◆ **Exercise goal**: Please transcribe exactly the lines from the one containing "test@maoyt.com (187, 2207)" through the end of the records below, both included, and nothing else.

- - - - - - -

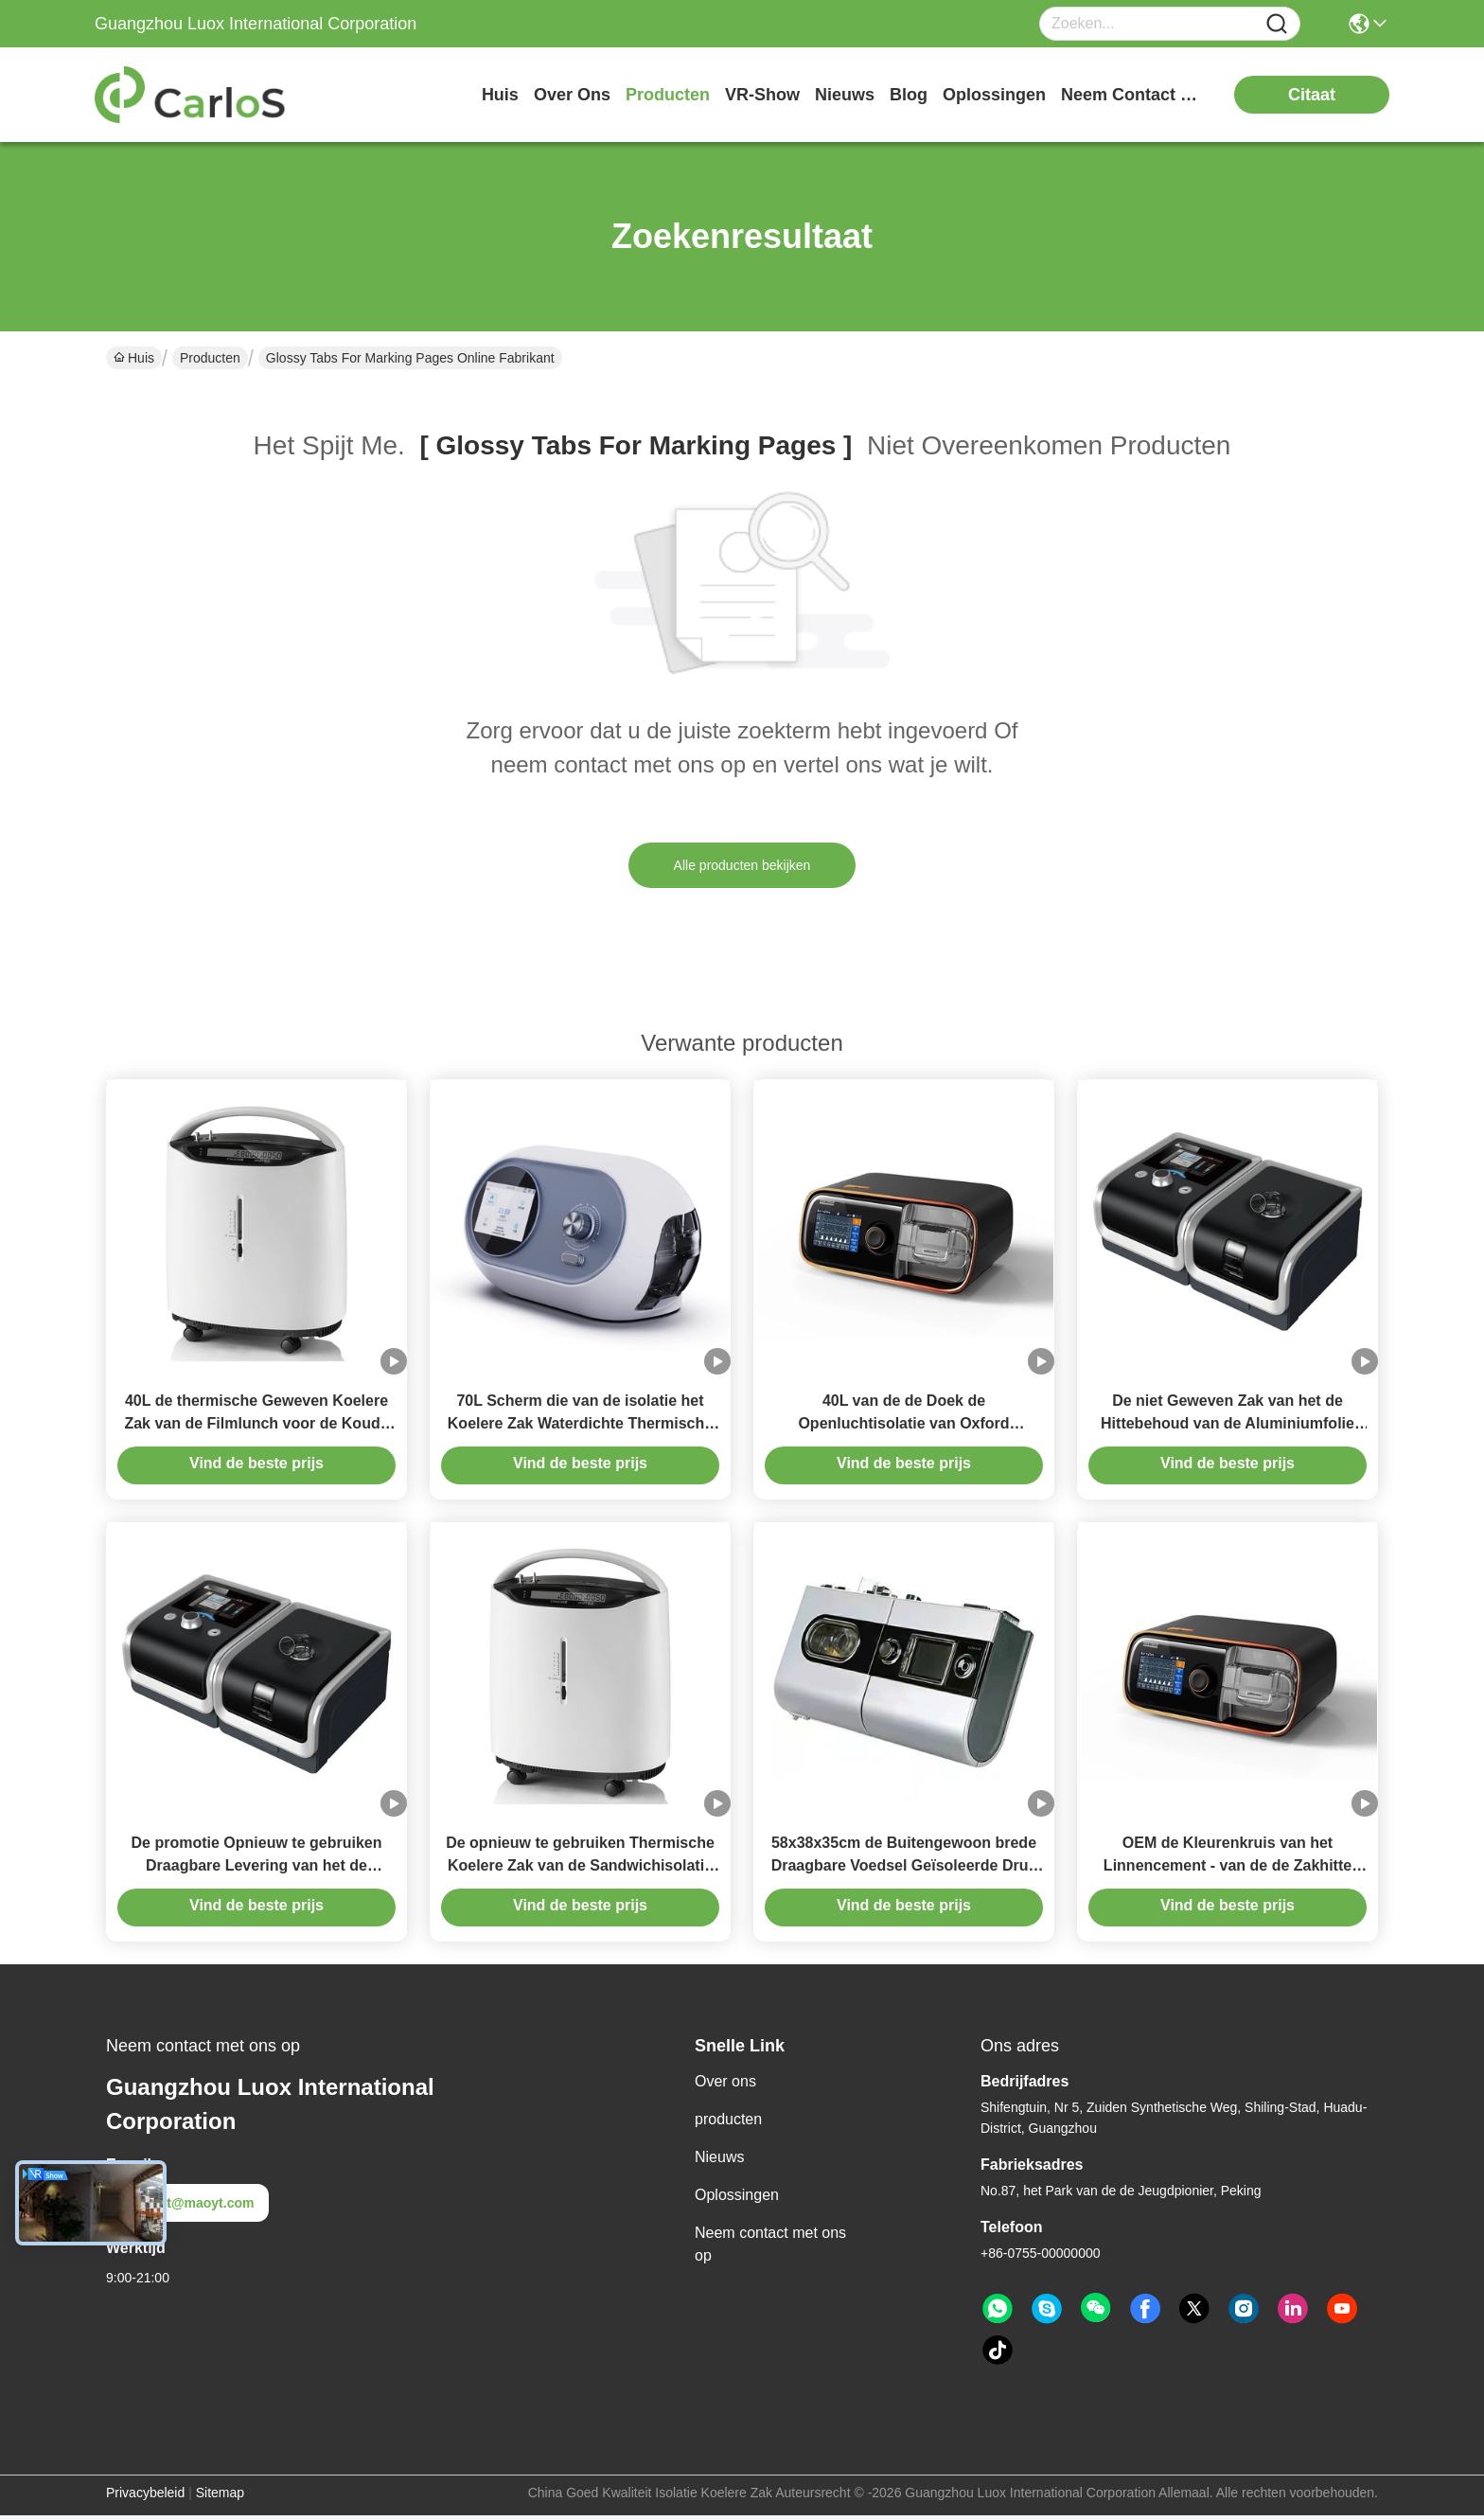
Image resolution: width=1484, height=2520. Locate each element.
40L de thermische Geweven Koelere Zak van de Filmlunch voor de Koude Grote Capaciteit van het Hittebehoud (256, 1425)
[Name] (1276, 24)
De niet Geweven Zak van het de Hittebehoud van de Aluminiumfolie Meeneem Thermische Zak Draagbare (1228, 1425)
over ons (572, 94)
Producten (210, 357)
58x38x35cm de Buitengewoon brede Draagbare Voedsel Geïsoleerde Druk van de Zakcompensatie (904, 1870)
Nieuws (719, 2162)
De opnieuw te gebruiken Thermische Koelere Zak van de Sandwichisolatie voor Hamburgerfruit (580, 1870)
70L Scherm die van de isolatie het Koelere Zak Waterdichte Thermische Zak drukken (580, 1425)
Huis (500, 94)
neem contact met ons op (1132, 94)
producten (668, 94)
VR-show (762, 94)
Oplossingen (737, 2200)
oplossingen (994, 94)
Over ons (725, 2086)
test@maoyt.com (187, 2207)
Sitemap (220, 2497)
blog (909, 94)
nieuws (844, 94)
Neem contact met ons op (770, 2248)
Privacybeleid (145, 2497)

- - - - - - -

◆ **Worked solution**:
test@maoyt.com (187, 2207)
Sitemap (220, 2497)
blog (909, 94)
nieuws (844, 94)
Neem contact met ons op (770, 2248)
Privacybeleid (145, 2497)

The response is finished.